Tuesday, March 11, 2014

Tragedy of the Commons

Thinking in syllable-squares,
recalling ecologist Garrett Hardin (1915-2003)
and his 1968 wisdom, "Tragedy of the Commons."

Maximum               
may not be                   
optimum.

                                                                                  The greatest
                                                                                  danger is
                                                                                  feeling safe.

                                There is no
                                 place to throw
                                 that's away.

Can someone's
unwilling
mind be changed?
                                                            Talk about
                                                            climate change--  
                                                            more hot air!  
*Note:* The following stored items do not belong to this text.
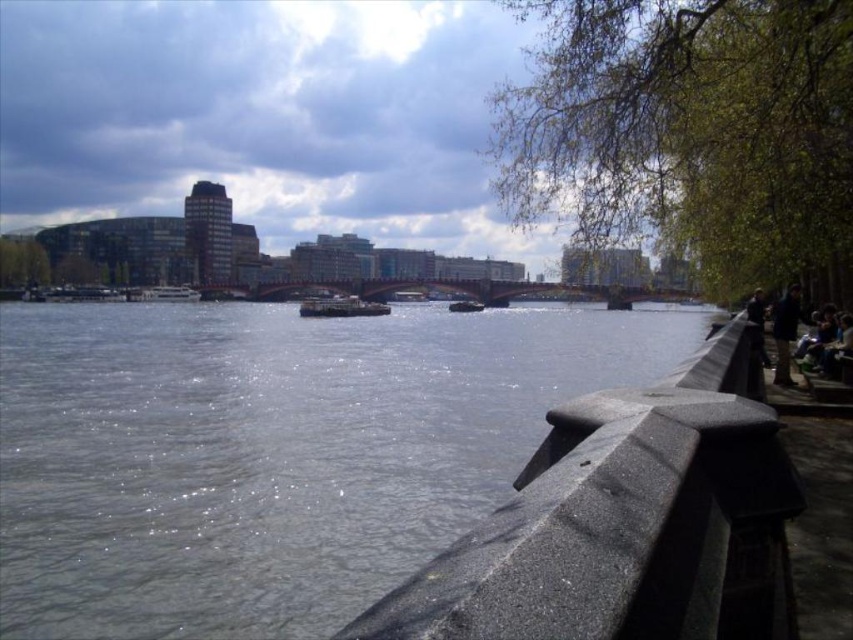 Question: Which point is farther from the camera taking this photo?

Choices:
 (A) 701,496
 (B) 753,308
 (C) 788,312

Answer: (B)

Question: Among these points, which one is nearest to the camera?

Choices:
 (A) (376, 624)
 (B) (756, 308)

Answer: (A)

Question: Does gray concrete rail at lower right lie in front of dark blue jacket at right?

Choices:
 (A) no
 (B) yes

Answer: (B)

Question: Can you confirm if gray concrete river at center is wider than gray concrete rail at lower right?

Choices:
 (A) no
 (B) yes

Answer: (B)

Question: Based on their relative distances, which object is farther from the gray concrete river at center?

Choices:
 (A) gray concrete rail at lower right
 (B) dark blue jacket at right
 (C) dark gray fabric jacket at right

Answer: (C)

Question: Does gray concrete rail at lower right appear on the right side of dark blue jacket at right?

Choices:
 (A) no
 (B) yes

Answer: (A) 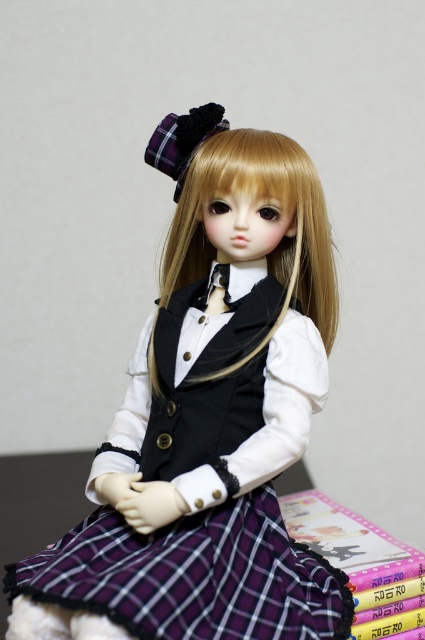 You are a photographer trying to capture the doll in the image. The plaid fabric dress at center and the plastic book at lower right are both in your view. Which object is nearer to your camera lens?

The plaid fabric dress at center is closer to the viewer than the plastic book at lower right, so the plaid fabric dress at center is nearer to the camera lens.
     Once upon a time I had hope.  The earth could be salvaged by recycling and by learning not to want too much. And by adopting children.  
     Mathematicians and other scholars may encounter the Tragedy of the Commons via game theory and the Prisoner's Dilemma -- an important decision model in which what is immediately optimal for an individual is not best for a group to which she belongs.  Much has been written about this type of decision -- including both situations with a single decision and situations with a series of such decisions.

     More square views of climate concern are available in these postings:  20 October 2010, 27 October 2010, 14 April 2013 -- and on 26 August 2011 a poetry-with-music expression of concern for 350 parts per million, the "safe upper limit" for CO2 in our atmosphere (From the website CO2 Now the February 2014 average value (at Mauna Loa observatory) was 398.03.)